▸ PROBLEM DESCRIPTION: Copy each line of the records below, from the first through the one that contains "world's largest legal ivory market, will join", exactly as written.

▸ LISTED RECORDS:
^^^^

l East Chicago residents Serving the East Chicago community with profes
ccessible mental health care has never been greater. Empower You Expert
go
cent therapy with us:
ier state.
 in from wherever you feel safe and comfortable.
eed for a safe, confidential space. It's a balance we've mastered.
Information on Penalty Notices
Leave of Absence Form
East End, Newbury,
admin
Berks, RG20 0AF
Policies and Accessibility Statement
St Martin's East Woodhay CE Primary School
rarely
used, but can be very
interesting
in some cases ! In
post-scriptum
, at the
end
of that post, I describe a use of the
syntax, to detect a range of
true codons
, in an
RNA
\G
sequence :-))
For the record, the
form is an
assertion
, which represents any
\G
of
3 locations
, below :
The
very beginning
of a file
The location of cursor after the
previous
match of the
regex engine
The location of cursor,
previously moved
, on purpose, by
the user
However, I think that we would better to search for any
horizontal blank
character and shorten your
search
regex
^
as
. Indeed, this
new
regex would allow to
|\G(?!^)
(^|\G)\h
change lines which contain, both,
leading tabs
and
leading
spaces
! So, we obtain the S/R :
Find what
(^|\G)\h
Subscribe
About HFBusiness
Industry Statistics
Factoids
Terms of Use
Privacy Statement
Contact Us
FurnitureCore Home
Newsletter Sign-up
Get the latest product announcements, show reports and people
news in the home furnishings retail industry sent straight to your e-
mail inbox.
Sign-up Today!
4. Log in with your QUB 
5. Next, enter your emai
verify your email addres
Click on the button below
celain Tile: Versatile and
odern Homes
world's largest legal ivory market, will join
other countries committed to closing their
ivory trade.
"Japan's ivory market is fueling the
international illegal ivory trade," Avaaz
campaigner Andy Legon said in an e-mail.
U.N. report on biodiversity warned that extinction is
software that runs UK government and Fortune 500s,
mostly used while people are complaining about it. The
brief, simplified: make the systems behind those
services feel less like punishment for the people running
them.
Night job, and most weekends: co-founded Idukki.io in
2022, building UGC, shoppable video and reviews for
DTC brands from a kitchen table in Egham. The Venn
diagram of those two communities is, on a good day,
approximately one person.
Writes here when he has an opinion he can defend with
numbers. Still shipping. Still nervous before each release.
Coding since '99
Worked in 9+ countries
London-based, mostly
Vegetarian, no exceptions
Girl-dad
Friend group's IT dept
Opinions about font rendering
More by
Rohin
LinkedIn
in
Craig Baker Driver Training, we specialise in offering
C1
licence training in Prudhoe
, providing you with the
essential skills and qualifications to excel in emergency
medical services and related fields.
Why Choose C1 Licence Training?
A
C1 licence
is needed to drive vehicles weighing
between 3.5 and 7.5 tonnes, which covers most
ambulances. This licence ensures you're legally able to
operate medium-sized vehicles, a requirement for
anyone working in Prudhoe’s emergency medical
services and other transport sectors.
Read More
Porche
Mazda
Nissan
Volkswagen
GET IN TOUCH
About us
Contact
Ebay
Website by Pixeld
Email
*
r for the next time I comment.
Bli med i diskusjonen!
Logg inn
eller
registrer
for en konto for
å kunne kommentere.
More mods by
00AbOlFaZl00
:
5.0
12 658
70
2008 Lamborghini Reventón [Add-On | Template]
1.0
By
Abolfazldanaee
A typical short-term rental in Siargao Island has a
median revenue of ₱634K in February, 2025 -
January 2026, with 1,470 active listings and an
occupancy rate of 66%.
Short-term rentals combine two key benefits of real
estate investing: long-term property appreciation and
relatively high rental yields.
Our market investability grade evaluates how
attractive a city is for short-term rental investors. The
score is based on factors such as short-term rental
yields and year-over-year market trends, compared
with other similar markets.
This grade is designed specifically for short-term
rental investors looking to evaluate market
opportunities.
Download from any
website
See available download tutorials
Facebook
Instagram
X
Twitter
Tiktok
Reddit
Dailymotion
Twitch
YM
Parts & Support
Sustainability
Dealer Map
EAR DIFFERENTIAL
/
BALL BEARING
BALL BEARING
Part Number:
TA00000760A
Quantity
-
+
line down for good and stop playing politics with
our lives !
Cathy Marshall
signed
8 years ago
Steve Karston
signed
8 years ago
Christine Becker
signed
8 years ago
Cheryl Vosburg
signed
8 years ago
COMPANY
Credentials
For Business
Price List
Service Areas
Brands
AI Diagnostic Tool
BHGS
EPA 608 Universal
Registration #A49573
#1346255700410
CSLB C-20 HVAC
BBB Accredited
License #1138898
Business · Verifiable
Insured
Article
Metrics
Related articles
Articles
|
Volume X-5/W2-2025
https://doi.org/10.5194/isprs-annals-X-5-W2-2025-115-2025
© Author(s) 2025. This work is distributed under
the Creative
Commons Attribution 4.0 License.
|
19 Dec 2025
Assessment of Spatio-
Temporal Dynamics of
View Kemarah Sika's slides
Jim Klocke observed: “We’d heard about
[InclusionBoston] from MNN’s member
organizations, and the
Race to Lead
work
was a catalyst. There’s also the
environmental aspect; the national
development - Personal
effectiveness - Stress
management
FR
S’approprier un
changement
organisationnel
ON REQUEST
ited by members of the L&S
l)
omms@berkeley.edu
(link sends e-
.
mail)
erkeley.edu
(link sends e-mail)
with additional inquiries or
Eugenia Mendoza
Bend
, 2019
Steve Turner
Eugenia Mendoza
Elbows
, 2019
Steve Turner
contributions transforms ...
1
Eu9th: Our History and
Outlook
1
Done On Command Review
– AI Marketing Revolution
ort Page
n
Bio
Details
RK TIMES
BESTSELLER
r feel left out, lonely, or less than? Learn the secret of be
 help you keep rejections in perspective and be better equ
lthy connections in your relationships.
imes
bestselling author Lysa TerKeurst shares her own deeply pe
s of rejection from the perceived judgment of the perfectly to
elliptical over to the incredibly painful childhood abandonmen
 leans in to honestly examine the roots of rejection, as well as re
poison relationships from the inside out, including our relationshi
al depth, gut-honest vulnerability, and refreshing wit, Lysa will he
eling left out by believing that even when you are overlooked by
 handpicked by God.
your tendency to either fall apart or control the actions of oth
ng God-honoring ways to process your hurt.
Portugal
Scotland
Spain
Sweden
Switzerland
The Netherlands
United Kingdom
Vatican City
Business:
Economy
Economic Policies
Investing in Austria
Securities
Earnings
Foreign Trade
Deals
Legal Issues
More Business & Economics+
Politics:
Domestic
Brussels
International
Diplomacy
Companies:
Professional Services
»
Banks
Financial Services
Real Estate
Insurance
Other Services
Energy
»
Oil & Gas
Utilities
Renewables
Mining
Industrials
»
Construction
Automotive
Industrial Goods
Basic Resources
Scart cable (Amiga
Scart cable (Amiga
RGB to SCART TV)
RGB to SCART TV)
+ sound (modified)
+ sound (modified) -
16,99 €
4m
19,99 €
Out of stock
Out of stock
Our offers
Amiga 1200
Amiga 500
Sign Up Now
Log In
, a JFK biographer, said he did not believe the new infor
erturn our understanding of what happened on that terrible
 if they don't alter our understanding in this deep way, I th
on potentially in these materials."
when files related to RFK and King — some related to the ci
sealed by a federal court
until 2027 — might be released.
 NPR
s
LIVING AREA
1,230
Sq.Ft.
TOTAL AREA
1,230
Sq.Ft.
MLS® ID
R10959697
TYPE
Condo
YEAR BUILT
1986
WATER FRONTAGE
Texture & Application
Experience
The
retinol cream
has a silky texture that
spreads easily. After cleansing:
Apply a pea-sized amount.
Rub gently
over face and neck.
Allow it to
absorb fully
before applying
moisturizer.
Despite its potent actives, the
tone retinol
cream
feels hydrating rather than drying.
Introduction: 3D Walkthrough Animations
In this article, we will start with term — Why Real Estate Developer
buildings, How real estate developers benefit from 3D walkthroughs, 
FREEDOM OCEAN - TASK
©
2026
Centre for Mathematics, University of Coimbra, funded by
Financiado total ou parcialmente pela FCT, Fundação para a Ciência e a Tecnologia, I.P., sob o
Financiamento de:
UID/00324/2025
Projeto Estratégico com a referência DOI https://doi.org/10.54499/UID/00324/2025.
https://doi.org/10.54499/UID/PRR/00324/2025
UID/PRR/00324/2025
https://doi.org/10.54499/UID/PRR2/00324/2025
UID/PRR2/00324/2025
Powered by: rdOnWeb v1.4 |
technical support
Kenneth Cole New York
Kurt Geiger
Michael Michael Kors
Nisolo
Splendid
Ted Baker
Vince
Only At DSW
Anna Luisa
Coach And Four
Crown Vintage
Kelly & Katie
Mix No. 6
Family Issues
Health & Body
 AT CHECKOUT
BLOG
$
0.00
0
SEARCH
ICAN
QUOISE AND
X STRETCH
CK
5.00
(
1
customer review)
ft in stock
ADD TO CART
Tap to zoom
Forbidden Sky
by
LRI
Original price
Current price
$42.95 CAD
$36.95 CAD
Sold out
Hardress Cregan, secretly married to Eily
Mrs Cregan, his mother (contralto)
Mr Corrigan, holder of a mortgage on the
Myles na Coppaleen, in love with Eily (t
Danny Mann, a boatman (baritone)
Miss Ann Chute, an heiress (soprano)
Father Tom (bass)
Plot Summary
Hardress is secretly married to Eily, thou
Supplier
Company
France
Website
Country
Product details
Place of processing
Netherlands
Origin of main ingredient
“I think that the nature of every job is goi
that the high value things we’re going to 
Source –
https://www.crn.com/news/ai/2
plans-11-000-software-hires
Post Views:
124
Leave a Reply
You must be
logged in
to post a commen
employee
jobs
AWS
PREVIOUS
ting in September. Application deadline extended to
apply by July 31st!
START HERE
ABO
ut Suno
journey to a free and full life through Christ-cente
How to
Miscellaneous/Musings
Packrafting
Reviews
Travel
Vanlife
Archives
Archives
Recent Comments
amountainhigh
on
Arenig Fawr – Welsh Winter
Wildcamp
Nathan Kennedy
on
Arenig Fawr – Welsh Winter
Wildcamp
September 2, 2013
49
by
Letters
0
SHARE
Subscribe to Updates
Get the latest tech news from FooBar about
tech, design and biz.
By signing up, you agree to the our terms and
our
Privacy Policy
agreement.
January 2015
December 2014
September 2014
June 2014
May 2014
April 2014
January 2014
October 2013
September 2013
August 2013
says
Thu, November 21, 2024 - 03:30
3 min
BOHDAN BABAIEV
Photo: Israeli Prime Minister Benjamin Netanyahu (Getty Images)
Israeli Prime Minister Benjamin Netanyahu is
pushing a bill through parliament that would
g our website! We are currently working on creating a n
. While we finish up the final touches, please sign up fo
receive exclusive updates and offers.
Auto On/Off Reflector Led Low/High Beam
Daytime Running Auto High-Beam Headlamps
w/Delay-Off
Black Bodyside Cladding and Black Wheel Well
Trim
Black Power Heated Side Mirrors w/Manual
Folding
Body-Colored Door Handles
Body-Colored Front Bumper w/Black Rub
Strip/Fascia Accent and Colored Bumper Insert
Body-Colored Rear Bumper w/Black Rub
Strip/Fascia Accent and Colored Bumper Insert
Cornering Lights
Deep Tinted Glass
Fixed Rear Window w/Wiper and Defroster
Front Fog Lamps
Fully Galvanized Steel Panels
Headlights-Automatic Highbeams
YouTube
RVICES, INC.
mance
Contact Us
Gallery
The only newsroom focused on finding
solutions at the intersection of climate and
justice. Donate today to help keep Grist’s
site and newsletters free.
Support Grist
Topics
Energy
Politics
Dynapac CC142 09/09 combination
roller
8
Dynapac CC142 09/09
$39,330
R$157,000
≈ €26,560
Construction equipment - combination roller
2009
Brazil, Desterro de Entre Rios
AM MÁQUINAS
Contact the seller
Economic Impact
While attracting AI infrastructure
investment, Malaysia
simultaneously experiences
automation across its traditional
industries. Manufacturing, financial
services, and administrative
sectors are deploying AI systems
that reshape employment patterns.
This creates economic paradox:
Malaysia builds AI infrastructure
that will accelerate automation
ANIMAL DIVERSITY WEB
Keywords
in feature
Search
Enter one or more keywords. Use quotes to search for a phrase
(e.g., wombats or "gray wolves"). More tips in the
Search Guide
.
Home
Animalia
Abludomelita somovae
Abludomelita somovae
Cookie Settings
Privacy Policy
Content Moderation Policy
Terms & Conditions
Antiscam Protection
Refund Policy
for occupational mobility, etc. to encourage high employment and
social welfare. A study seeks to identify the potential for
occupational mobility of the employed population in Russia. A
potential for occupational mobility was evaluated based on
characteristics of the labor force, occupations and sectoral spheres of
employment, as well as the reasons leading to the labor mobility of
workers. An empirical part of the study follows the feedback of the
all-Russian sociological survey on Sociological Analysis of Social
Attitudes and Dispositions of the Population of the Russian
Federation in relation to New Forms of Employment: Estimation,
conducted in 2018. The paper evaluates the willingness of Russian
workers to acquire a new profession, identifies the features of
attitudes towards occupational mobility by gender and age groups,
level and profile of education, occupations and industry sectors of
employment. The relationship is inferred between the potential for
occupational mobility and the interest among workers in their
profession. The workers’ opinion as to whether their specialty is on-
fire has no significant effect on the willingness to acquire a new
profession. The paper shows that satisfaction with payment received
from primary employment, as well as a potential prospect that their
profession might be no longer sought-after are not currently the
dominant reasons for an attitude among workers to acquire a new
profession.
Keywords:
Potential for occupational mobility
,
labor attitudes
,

^^^^

▸ RESULT OF THE TASK:
l East Chicago residents Serving the East Chicago community with profes
ccessible mental health care has never been greater. Empower You Expert
go
cent therapy with us:
ier state.
 in from wherever you feel safe and comfortable.
eed for a safe, confidential space. It's a balance we've mastered.
Information on Penalty Notices
Leave of Absence Form
East End, Newbury,
admin
Berks, RG20 0AF
Policies and Accessibility Statement
St Martin's East Woodhay CE Primary School
rarely
used, but can be very
interesting
in some cases ! In
post-scriptum
, at the
end
of that post, I describe a use of the
syntax, to detect a range of
true codons
, in an
RNA
\G
sequence :-))
For the record, the
form is an
assertion
, which represents any
\G
of
3 locations
, below :
The
very beginning
of a file
The location of cursor after the
previous
match of the
regex engine
The location of cursor,
previously moved
, on purpose, by
the user
However, I think that we would better to search for any
horizontal blank
character and shorten your
search
regex
^
as
. Indeed, this
new
regex would allow to
|\G(?!^)
(^|\G)\h
change lines which contain, both,
leading tabs
and
leading
spaces
! So, we obtain the S/R :
Find what
(^|\G)\h
Subscribe
About HFBusiness
Industry Statistics
Factoids
Terms of Use
Privacy Statement
Contact Us
FurnitureCore Home
Newsletter Sign-up
Get the latest product announcements, show reports and people
news in the home furnishings retail industry sent straight to your e-
mail inbox.
Sign-up Today!
4. Log in with your QUB 
5. Next, enter your emai
verify your email addres
Click on the button below
celain Tile: Versatile and
odern Homes
world's largest legal ivory market, will join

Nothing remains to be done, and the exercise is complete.